## Screenshot grounding data:
----------------------------------------
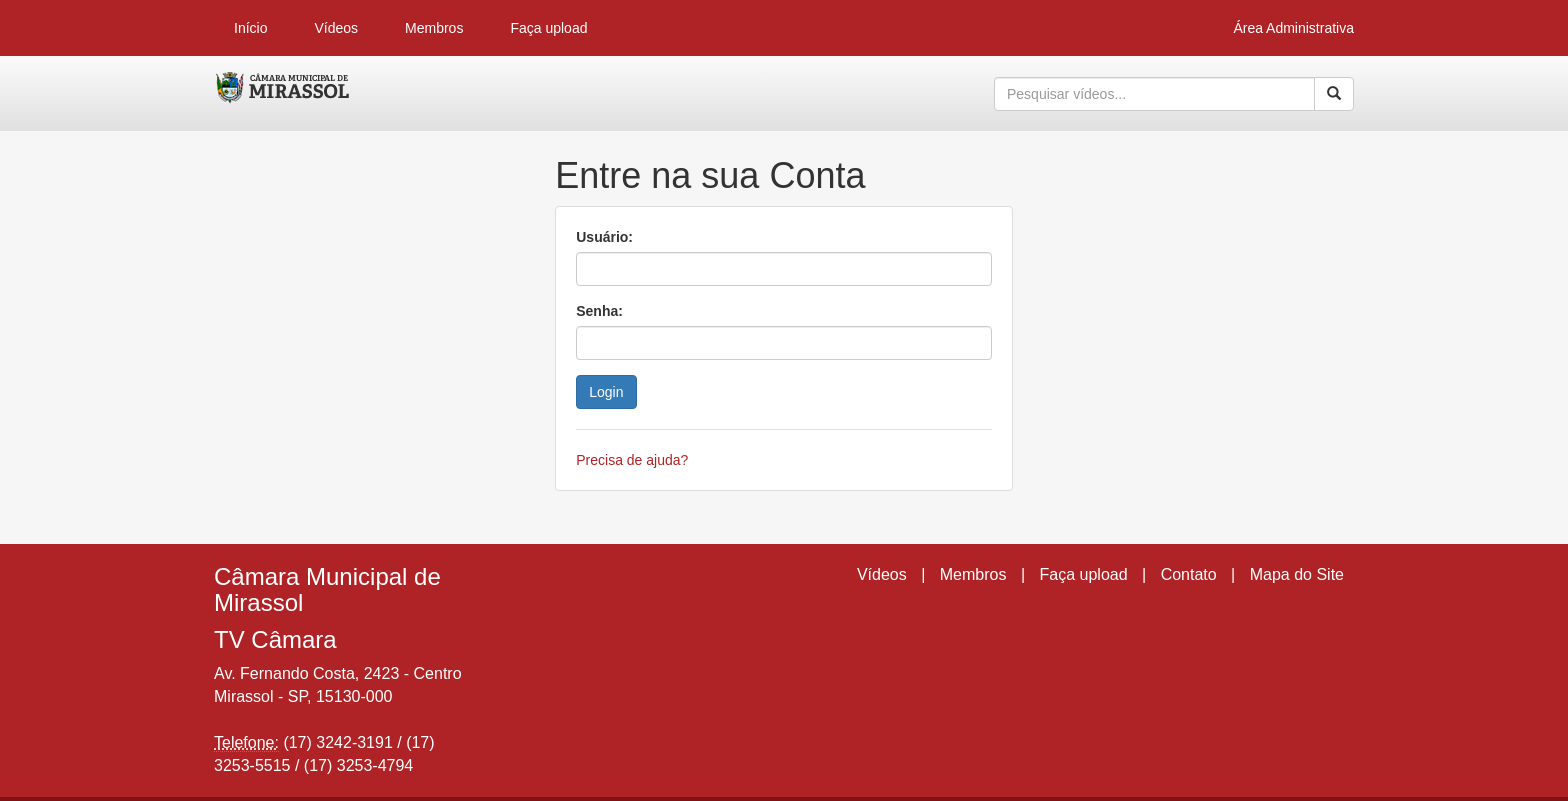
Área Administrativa (1293, 28)
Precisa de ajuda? (632, 460)
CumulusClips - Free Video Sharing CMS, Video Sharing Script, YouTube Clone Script (283, 94)
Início (250, 28)
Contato (1189, 574)
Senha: (599, 311)
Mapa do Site (1297, 574)
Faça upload (548, 28)
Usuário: (604, 237)
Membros (434, 28)
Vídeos (336, 28)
----------------------------------------
## Task goal:
Take the entries above and restate them word for word, minus their images.

## Answer space:
Área Administrativa (1293, 28)
Precisa de ajuda? (632, 460)
CumulusClips - Free Video Sharing CMS, Video Sharing Script, YouTube Clone Script (283, 94)
Início (250, 28)
Contato (1189, 574)
Senha: (599, 311)
Mapa do Site (1297, 574)
Faça upload (548, 28)
Usuário: (604, 237)
Membros (434, 28)
Vídeos (336, 28)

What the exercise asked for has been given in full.